The generous aesthetics and socio-economic pull of the mangrove environment along the Nigerian coastline got Jerry Chidi, a documentary photographer, to make the journeys along the banks of our major rivers as well as along the Atlantic coast from Badagry to Bakassi over a period of ten years. His output is a testament to focus, tenacity and high crafts from a man who sees photography as medium for awakening of consciousness. He describes his photography as a “medium for inspiration and social awakening… not only to entertain us but to also arouse in us feelings of empathy and deep connection to other beings, places or social issues and ultimately to move us to action.”

Chidi memorialised his photographs in the book, Man and Mangroves – An Environmental Awakening. The book, a catalogue of visuals that demand responses and actions, in 146 photographs, documents the beauty of the mangrove, the foods and the livelihoods they support. Importantly, it shows the severe damage and mindless despoliation that reckless exploitation of the environment has brought about.

Mangroves have roots that grow above the ground and often form intricately tangled forms that only Nature can weave. The roots are not above water for mere aesthetic effects. They are above water because the plants breathe through pores on them. The roots help the trees to breathe because the muddy soils in which they grow are poorly aerated. The trees shoot their roots into the air, literally to avoid suffocation. It is like they hold their breath in high tide and take in as much air as they can in low tide.

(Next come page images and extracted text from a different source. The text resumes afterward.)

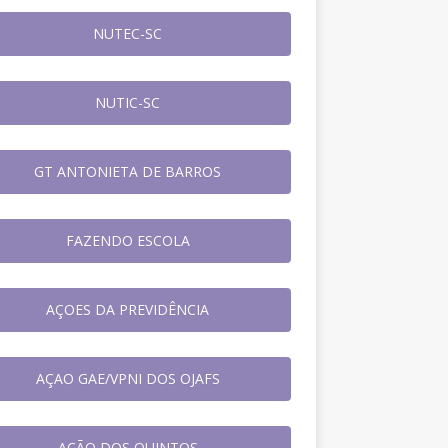
NUTEC-SC
NUTIC-SC
GT ANTONIETA DE BARROS
FAZENDO ESCOLA
AÇOES DA PREVIDÊNCIA
AÇAO GAE/VPNI DOS OJAFS
AÇÃO DOS QUINTOS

The book sets before our eyes incontrovertible evidence of the great ecological devastation and economic ruination visited on the Niger Delta by oil and gas exploitation as well as by the illegal activities of some community persons. The book shows how poverty gets entrenched in a region drowning in wealth. There are sections in the book that show before and after images of the same location and starkly illustrate the sharp deterioration that has occurred in a short span of 3 to 5 years.

Man and Mangroves illustrates the wealth that Nature has bequeathed to coastal communities. The pictures can speak for coastal communities whose mangroves have been devastated for touristic infrastructure or for industrial activities including forms of aquaculture across the tropics. Some of the photos echo the destruction of mangroves in Asia that exposed communities to devastating impacts of cyclones as well as in a place in Brazil which fisherfolks call the Cemetery of Mangroves due to destruction of mangroves there by hydrocarbon pollution and fires.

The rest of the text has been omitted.